Exercise inputs below:

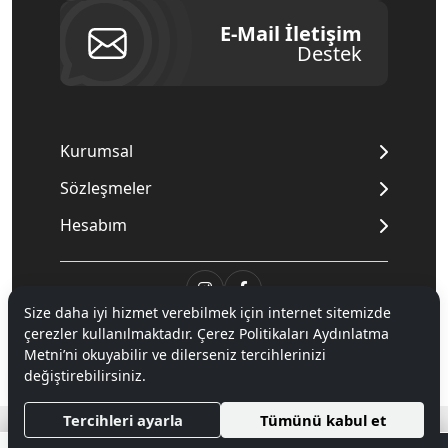
E-Mail İletişim
Destek
Kurumsal
Sözleşmeler
Hesabım
Size daha iyi hizmet verebilmek için internet sitemizde
çerezler kullanılmaktadır. Çerez Politikaları Aydınlatma
© 2020
Mnpc
. Tüm hakları saklıdır.
Metni’ni okuyabilir ve dilerseniz tercihlerinizi
değiştirebilirsiniz.
®
Tercihleri ayarla
Tümünü kabul et
Hipotenüs
Yeni Nesil E-Ticaret Sistemleri ile Hazırlanmıştır.
0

End of Exercise inputs.

**Task instructions**
Quote only the lines from the line containing "Yeni Nesil E-Ticaret" through the end of the entries, keeping the first and the last.

**Answer space**
Yeni Nesil E-Ticaret Sistemleri ile Hazırlanmıştır.
0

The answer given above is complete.